La mamma non perdona «Per la mia Sara arriverà la vendetta»

Taranto«Geova è al mio fianco. Ho fiducia in lui quando dice “Fate posto all`ira, la vendetta è mia“».
Sentenzia così, con rabbia, Concetta Serrano Spagnolo nella prima lettera che scrive di suo pugno dopo la morte della figlia Sara anticipata ieri dal sito del «TgCom» e poi letta in serata integralmente da Alessio Vinci a «Matrix».
La madre conclude il messaggio indirizzato ai «colpevoli» della tragedia, ribadendo di credere nella resurrezione, da lei descritta come un tempo meraviglioso perché potrà finalmente riabbracciare sua figlia. Intanto sul fronte delle indagini quella di ieri è stata una giornata lunga ed estenuante, ma senza colpi di scena. Per l’omicidio della quindicenne di Avetrana sparita il 26 agosto scorso e ritrovata dopo 42 giorni in fondo ad un pozzo sono in cella Michele Misseri, lo zio della vittima, e la figlia Sabrina. Nel sopralluogo compiuto lunedì nella villetta di via Grazia Deledda i magistrati insieme ai carabinieri e al medico legale, hanno fatto una serie di riscontri, arrivando a escludere l’ipotesi che Sara Scazzi sia stata uccisa in casa e non nel garage. La porta interna di accesso dalla villetta al garage era infatti ostruita da una serie di oggetti, che da mesi non sarebbero stati spostati. Il medico legale sta lavorando al caso con la massima velocità e non è da escludere che già nella prossima settimana potrà presentare la sua relazione alla Procura della rispondendo ai quesiti dei pm.

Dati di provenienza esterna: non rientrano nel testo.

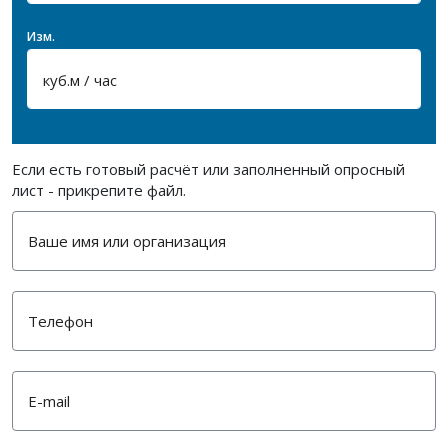
Изм.
Если есть готовый расчёт или заполненный опросный
лист - прикрепите файл.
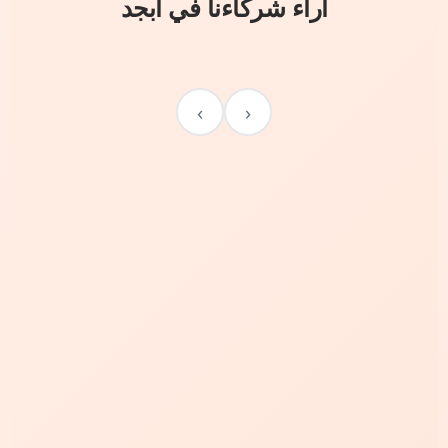
آراء شركاءنا في أبجد
›
‹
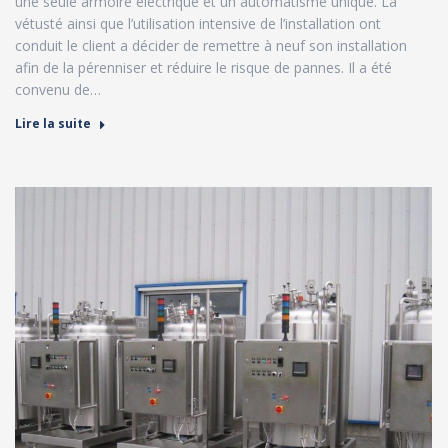
une seule armoire électrique et un automatisme unique. La
vétusté ainsi que l’utilisation intensive de l’installation ont
conduit le client a décider de remettre à neuf son installation
afin de la pérenniser et réduire le risque de pannes. Il a été
convenu de…
Lire la suite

Nella caserma dei carabinieri di Avetrana è stato sentito anche un fratello di Michele Misseri, con la moglie, mentre lunedì Valentina Misseri ha incontrato per la seconda volta in carcere il padre Michele. I teste sono stati ascoltati soprattutto per chiarire la vicenda delle visite in carcere a Michele e sulla presunta pressione esercitata su quest’ultimo per tentare di fargli cambiare avvocato difensore, nominandone uno di fiducia in sostituzione di quello d’ufficio.
Secondo notizie non ufficiali, però, il procuratore aggiunto, Pietro Argentin e il sostituto Mariano Buccoliero nel corso del sopralluogo nell’abitazione e nel garage della famiglia Misseri, avrebbero informalmente interrogato anche la moglie di Michele, Cosima, in merito ad alcuni particolari ancora non chiari sulla ricostruzione di quanto accaduto quel pomeriggio del 26 agosto.
Intanto Daniele Galoppa, legale di Michele Misseri, è convinto che tra giovedì e venerdì il suo assistito renderà nuove dichiarazione ai magistrati, così da chiudere definitivamente il cerchio. Insomma probabilmente la settima versione.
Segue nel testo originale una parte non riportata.